Сколько Набоков почерпнул у Бергсона, а сколько уже было в нем самом, трудно сказать. Бергсон поссорил пространство и время, чтобы противодействовать механическому материализму, которому он приписывал узкий или внешний взгляд на мир, а не взгляд изнутри или ориентированный во времени. Не без влияния матери и русского символизма Набоков сам восстал против материализма XIX века и, таким образом, возможно, счел задачи Бергсона близкими, не обязательно соглашаясь при этом с его аргументами и выводами.
Еще в гимназические годы Набоков предложил свою собственную интерпретацию гегелевской диалектики как выхода из замкнутого круга в спираль, первая дуга которой, тезис, продолжается дугой покрупнее – антитезисом, и тот, в свою очередь, ведет к синтезу, тезису нового завоя11. Этот образ развертывающейся спирали непрестанно вился в его сознании. Он применял его к архитектонике собственной жизни, к своим научным исследованиям эволюции узоров на крыльях бабочки и прежде всего к своей метафизике, к своему чувству времени как прогрессивного расширения – к чувству, которое, кажется, проистекает из почти врожденного стремления к свободе, возникшего гораздо раньше, чем он познакомился с Гегелем или Бергсоном.

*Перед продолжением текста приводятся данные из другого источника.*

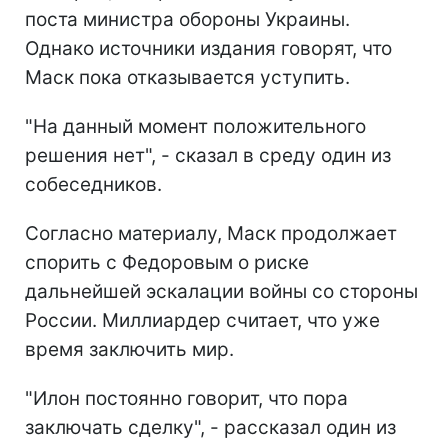
поста министра обороны Украины.
Однако источники издания говорят, что
Маск пока отказывается уступить.
"На данный момент положительного
решения нет", - сказал в среду один из
собеседников.
Согласно материалу, Маск продолжает
спорить с Федоровым о риске
дальнейшей эскалации войны со стороны
России. Миллиардер считает, что уже
время заключить мир.
"Илон постоянно говорит, что пора
заключать сделку", - рассказал один из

…каждое измерение подразумевает наличие среды, в которой оно работает, и если в ходе спирального развития мира пространство спеленывается в некое подобие времени, а время, в свою очередь, – в некое подобие мышления, тогда, разумеется, наступает черед нового измерения12.

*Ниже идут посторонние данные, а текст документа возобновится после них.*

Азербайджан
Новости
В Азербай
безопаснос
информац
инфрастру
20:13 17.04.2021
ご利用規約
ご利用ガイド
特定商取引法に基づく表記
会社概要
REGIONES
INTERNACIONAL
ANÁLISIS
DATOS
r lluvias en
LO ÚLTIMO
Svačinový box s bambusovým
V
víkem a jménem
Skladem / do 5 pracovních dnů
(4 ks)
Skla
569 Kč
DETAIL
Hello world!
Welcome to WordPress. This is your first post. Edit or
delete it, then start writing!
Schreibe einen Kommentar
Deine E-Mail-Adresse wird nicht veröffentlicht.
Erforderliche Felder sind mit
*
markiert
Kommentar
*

В одной из моих работ я уже объяснял структуру набоковской метафизики как двойную спираль, в которой его двойственное стремление к независимости и к комбинированию определяет его отношение к каждому из витков бытия, обозначаемых им как пространство, время, мысль, или человеческий разум, и нечто, лежащее за гранью бытия13.
Чтобы обозначить место человеческого сознания в границах этого круга, Набоков считает необходимым не только описывать бытие изнутри его трех измерений, но и сжимать мир до двух или даже до одного измерения или растягивать его до четырех или пяти. Именно это придает его вселенной характерное колебание, начинающееся в «Короле, даме, валете», – тревожное ощущение, что мир одной и той же его книги то слишком плосок, то слишком многомерен и в нем на одну или две оси больше, чем те три, которые мы в состоянии уразуметь. Это-то и раздражает читателей, уверенных, что с метафизикой уже давно покончено.
Конец метафизики – это сама по себе метафизическая проблема; тем, кто с ней покончил, уже давно пришел конец, а метафизика не умрет, пока живо человечество. Впервые сформулировав эти проблемы в 1920-е годы, Набоков убеждает нас, что к ним стоит возвращаться снова и снова, и впрыскивает в них ту насущность, которую не способен ощутить лишь бесчувственный. Его скептицизм безжалостен, его безразличие к любой религии абсолютно. Он отказывается полагаться на традицию, он отбрасывает шелуху интеллектуально несостоятельного, и он предлагает ответы не как твердые выводы, но как философские вероятности, заставляющие нас вновь распахивать двери, которые, как нам представлялось, лучше держать на замке.